2

I have a bunch of 'paired' observations from a study for the same subject, and I am trying to build a spaghetti plot to visualize these observations as follows:

library(plotly)
df <- data.frame(id = rep(1:10, 2),
                 type = c(rep('a', 10), rep('b', 10)),
                 state = rep(c(0, 1), 10),
                 values = c(rnorm(10, 2, 0.5), rnorm(10, -2, 0.5)))
df <- df[order(df$id), ]
plot_ly(df, x = type, y = values, group = id, type = 'line') %>%
  layout(showlegend = FALSE)

It produces the correct plot I am seeking. But, the code shows each grouped line in own color, which is really annoying and distracting. I can't seem to find a way to get rid of colors.

Bonus question: I actually want to use color = state and actually color the sloped lines by that variable instead.

Any approaches / thoughts?

dww
  • 30,425
  • 5
  • 68
  • 111
Gopala
  • 10,363
  • 7
  • 45
  • 77
  • 4
    Stumbled upon this question looking for a way to plot multiple lines with one plotly-command. In the current plotly-package (4.7.1) you need `plot_ly(df,x=~type,y=~values, type='scatter',mode='lines',split=~id) %>% layout(showlegend = FALSE)` to make this example work. – 5th Sep 20 '17 at 11:08

1 Answers1

5

You can set the lines to the same colour like this

plot_ly(df, x = type, y = values, group = id, type = 'scatter', mode = 'lines+markers', 
        line=list(color='#000000'), showlegend = FALSE)

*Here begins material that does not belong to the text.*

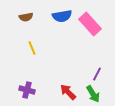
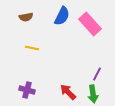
blue semicircle: rotated 54 degrees counterclockwise
yellow line: rotated 56 degrees counterclockwise
green arrow: rotated 24 degrees clockwise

enter image description here

For the 'bonus' two-for-the-price-of-one question 'how to color by a different variable to the one used for grouping':

If you were only plotting markers, and no lines, this would be simple, as you can simply provide a vector of colours to marker.color. Unfortunately, however, line.color only takes a single value, not a vector, so we need to work around this limitation.

Provided the data are not too numerous (in which case this method becomes slow, and a faster method is given below), you can set colours of each line individually by adding them as separate traces one by one in a loop (looping over id)

p <- plot_ly()
for (id in df$id) {
  col <- c('#AA0000','#0000AA')[df[which(df$id==id),3][1]+1] # calculate color for this line based on the 3rd column of df (df$state).
  p <- add_trace(data=df[which(df$id==id),], x=type, y=values, type='scatter', mode='markers+lines',
                 marker=list(color=col),
                 line=list(color=col), 
                 showlegend = FALSE,
                 evaluate=T)
  }
p

enter image description here

Although this one-trace-per-line approach is probably the simplest way conceptually, it does become very (impractically) slow if applied to hundreds or thousands of line segments. In this case there is a faster method, which is to plot only one line per colour, but to split this line up into multiple segments by inserting NA's between the separate segments and using the connectgaps=FALSE option to break the line into segments where there are missing data.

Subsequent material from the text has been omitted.